Personal Story

Yes, Gender Disappointment Is Real: One Mom Shares Her Thoughts

written by ANONYMOUS
Source: Shutterstock
Source: Shutterstock

I always pictured myself as a mom to all boys. I grew up in a house with three brothers and just happened to babysit mostly boys. I was used to rough-housing, poop jokes, and can still have a full conversation in movie quotes. My husband, on the other hand, grew up with three sisters—even his family cat was a girl. His formative years included dance recitals, dress-up, and surviving a household of four synchronized cycles.

With my first pregnancy, we decided not to find out our baby’s sex. This was surprising to nearly everyone we knew, including the staff of doctors and nurses surrounding me as I had an unexpected C-section at 35 weeks. After we heard our baby’s first cry, my husband had to yell over the curtain, “is it a boy or a girl?!” We barely had time to process “it’s a girl!” as we were launched headfirst into our new parenting adventure.

Finding Out Our Baby’s Gender and Not Feeling Happy

A few years later I was pregnant again and I thought I wanted to wait to find out whether we were having a boy or a girl. But two days before my 20-week ultrasound, I had this strong urge to find out the baby’s sex. So we asked the technician to put the photos in a sealed envelope, which we planned to open on an upcoming babymoon. It was so hard to wait, but after a mid-summer al fresco dinner, we strolled down to a lapping lakeshore, sat down in two Adirondack chairs, and opened the envelope. I looked at the sonogram photo—we were having another girl. I cried. I’m not proud of it. I immediately regretted that we’d opened that damn envelope.

“We were having another girl. I cried. I’m not proud of it. I immediately regretted that we’d opened that damn envelope.”

Once I pulled myself together, we walked back to town and into a noisy bar called the Pink Pony (the pink irony was not lost on us). With a cocktail in my husband’s hand, and an alcohol-free Beck’s beer in mine, we sat down and started to talk about our new little girl. We named her sitting on those Pink Pony bar stools as a live band played oldies in the background. We started to imagine our family with her in it. But when we came home, neither of us could shake a weird feeling of mourning over the son we’d never meet.

Is ‘Gender Disappointment’ a Thing?

At work, I found myself secretly and shamefully Googling “gender disappointment.” What was my problem? I wondered. The baby is healthy, I have friends suffering through IVF and miscarriages—why can’t I just be grateful? As I found myself about 18 clicks deep, I came across a list of celebs with only daughters. George W. Bush and Barack Obama, Matt Damon and Ryan Gosling—not to mention my girl crushes, Kristen Bell and Drew Barrymore. I immediately texted my husband my findings and started to picture mom and daughter outings with my new celeb besties.

“At work, I found myself secretly and shamefully Googling ‘gender disappointment.’ What was my problem?

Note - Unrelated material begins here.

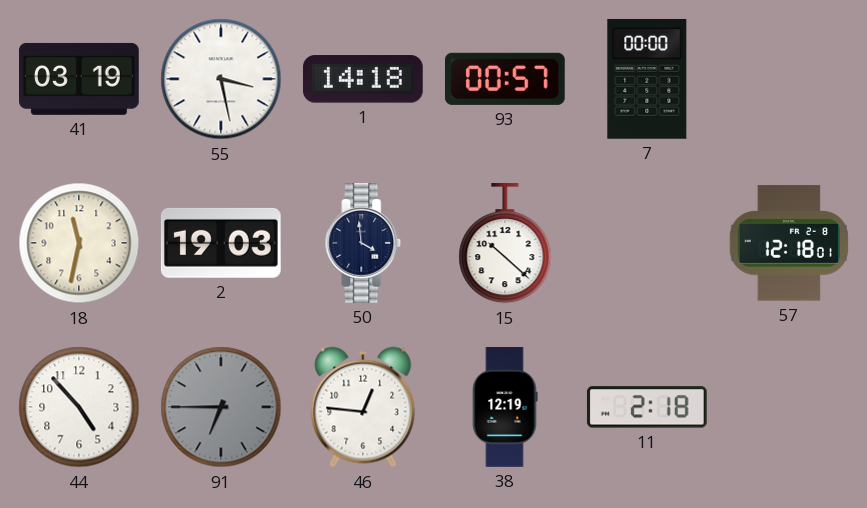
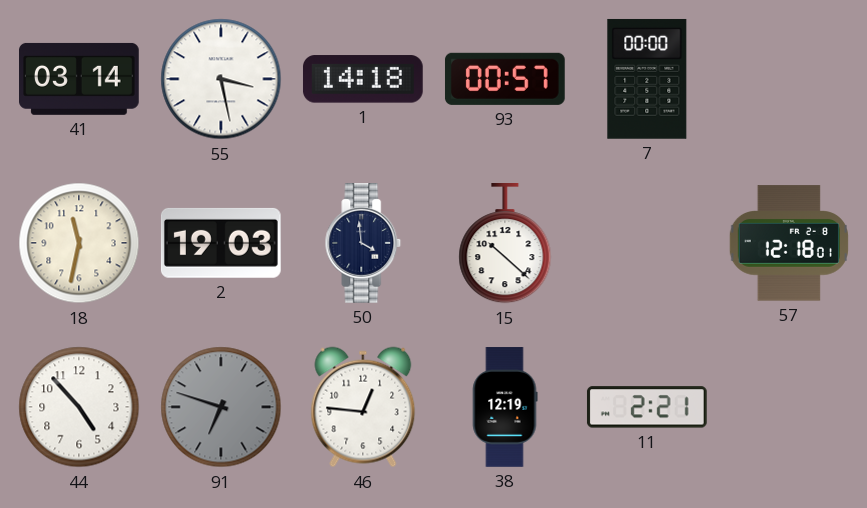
41: 03:19 -> 03:14
91: 6:45 -> 6:48
11: 2:18 -> 2:21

I wondered. The baby is healthy, I have friends suffering through IVF and miscarriages—why can’t I just be grateful?”

In my Googling, I also found some helpful articles validating our feelings—someone even wrote a whole book about gender disappointment. I learned that—like most of our emotions—we can’t necessarily help what we feel, but we can try to understand why we feel the way we do. For me, I think I wanted to give my husband what he’d always wanted. I had pictured our gender reveal as a moment akin to a magical Christmas morning when you unwrap the toy from the top of your list. I had to give up how I thought our life together would look.

gender disappointment
Source: Lisa Fotios | Pexels

What Happened When We Met Our Daughter

I soon learned another thing about gender disappointment: it fades. Especially once you see that brand new baby for the first time. For me, it was love at first sight when I saw my second daughter come out (and perhaps a solid case for not finding out the sex of your baby). “Girl” or “boy” printed on a black and white ultrasound photo hardly captures the whole person your baby will turn out to be.

“I soon learned another thing about gender disappointment: it fades. Especially once you see that brand new baby for the first time.”

A childhood surrounded by sisters made my husband a perfect dad to daughters. And absent any sisters of my own, I now get to do the girly things I never experienced growing up. Not all the time, though, my oldest daughter is staunchly anti-princess and anti-pink—which I love about her (gender stereotypes be damned!).

Realizing I Had What I Wanted All Along

It used to sting a little when we’d hear a friend or family member was having a boy, but that faded too. We’ve been blessed to have two daughters and I’m sharing this anonymously because I’d never want either kid to think any “disappointment” has lingered. They are the two loves of our lives and our family is what it was meant to be.

Looking back now, I’d also nearly forgotten a moment my husband and I shared weeks before we opened that gender reveal envelope. After struggling with secondary infertility, I’d taken a pregnancy test—and it was positive. When I surprised my husband with the news that evening, we held each other and cried the happiest of tears. Turns out I had experienced that “Christmas morning” moment all along.